Naturfreunde rosenheim e.V. kündigen fristgerecht

Breitenberghaus ab August ohne Pächter

von Redaktion

Das Breitenberghaus ist idyllisch gelegen oberhalb von St. Margarethen und idealer Ausgangspunkt für Wanderungen zur Ramboldplatte, zum Lechnerköpfl oder zur Hochsalwand. Und natürlich lässt es sich dort oben auch gut feiern. Doch nun ist der Wurm drin. Die Naturfreunde Rosenheim kündigten den Pachtvertrag, die Pächterin ist enttäuscht.

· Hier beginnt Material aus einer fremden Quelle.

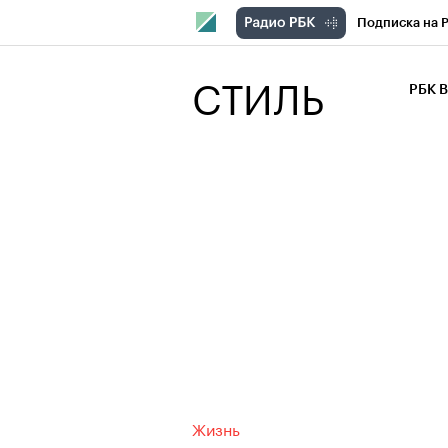
Подписка на 
РБК Компани
СТИЛЬ
РБК 
РБК Курсы
РБК Бизнес-с
Спецпроекты
Экономика
Жизнь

Brannenburg/Rosenheim – „Der Pachtvertrag mit Wirtin Christine Steil wurde dieser Tage fristgerecht gekündigt.“ Das erklärte Friedrich Uebelhör, Vorsitzender der Naturfreunde Rosenheim e.V., bei seinem Besuch in der OVB-Redaktion. Die Kündigung werde zum 31. August wirksam, solange „läuft unser Vertrag mit Christine Steil“. Deshalb sei er verwundert, wenn die Pächterin auf Facebook postet, bereits am 1. Juni das Breitenberghaus zu schließen. „Das würden wir Verein bedauern“, sagt er.

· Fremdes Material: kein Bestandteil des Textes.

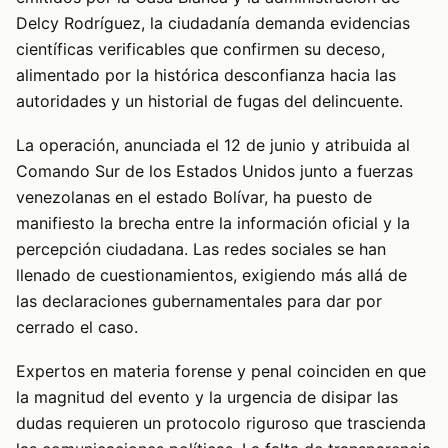
Delcy Rodríguez, la ciudadanía demanda evidencias
científicas verificables que confirmen su deceso,
alimentado por la histórica desconfianza hacia las
autoridades y un historial de fugas del delincuente.
La operación, anunciada el 12 de junio y atribuida al
Comando Sur de los Estados Unidos junto a fuerzas
venezolanas en el estado Bolívar, ha puesto de
manifiesto la brecha entre la información oficial y la
percepción ciudadana. Las redes sociales se han
llenado de cuestionamientos, exigiendo más allá de
las declaraciones gubernamentales para dar por
cerrado el caso.
Expertos en materia forense y penal coinciden en que
la magnitud del evento y la urgencia de disipar las
dudas requieren un protocolo riguroso que trascienda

Auslöser für die Querelen – zu denen sich Uebelhör nicht äußern will – ist offensichtlich der Brandschutz. Seit Juni 2017 dürfen im Breitenberghaus keine Gäste mehr übernachten. Intensiv habe sich der Verein darum gekümmert, dass die Auflagen des Landratsamtes erfüllt werden. „Wir müssen umbauen, suchten uns deshalb einen Architekten und haben inzwischen alles in trockenen Tüchern“, so der Vorsitzende zufrieden. Allerdings, und da schüttelt er den Kopf, müsse das Brandschutzgutachten durch einen Prüfsachverständigen nochmals überprüft werden. „Auch hier sind wieder einige tausend Euro fällig.“

Doch diese notwendigen Brandschutzmaßnahmen schlagen mit rund 80000 Euro zu Buche, die die Naturfreunde Rosenheim stemmen müssen. „Das ist ein riesiger Batzen für uns. Schließlich haben wir gerade einmal 165 Mitglieder. Wir sind hier auf Sponsoren und Spender angewiesen“, sagt Uebelhör.

Ganz anders sehen die Sache offensichtlich Christine Steil und Martina Huber, die gemeinsam dort oben wohnen und sich für das Breitenberghaus engagieren. „Wir müssen euch leider mitteilen, dass uns die Naturfreunde Rosenheim das Pachtverhältnis für das Breitenberghaus gekündigt haben.“ Trauer und Enttäuschung klingen in diesem „Post“ von Christine und Martina auf Facebook an. Aber die beiden Frauen wollen nach vorne blicken: „Über das unschöne Ende wollen wir nicht mehr nachdenken.“

Seit August 2012 ist Christine Steil dort oben die Wirtin und hat viel Schwung „in die Hütte gebracht“. „Die letzten fünfeinhalb Jahre waren unglaublich anstrengend, aber auch unglaublich schön“, schreibt sie in ihrem „Post“. Und viele User nehmen auf Facebook Anteil an dem „Hüttendrama“ mitten in den bayerischen Bergen. Denn das Breitenberghaus sei unter den Fittichen von Martina und Christine regelrecht aufgeblüht. Unschlagbar sei der „himmlische Kaiserschmarrn“ gewesen, dafür habe es sogar Extra-Abende gegeben. Über 200 Kommentare bedauern die Entwicklung am Breitenberghaus. Tenor: Schade, dass es zu Ende geht. Schade, dass ihr dort oben nicht mehr weitermachen könnt. Kopf hoch!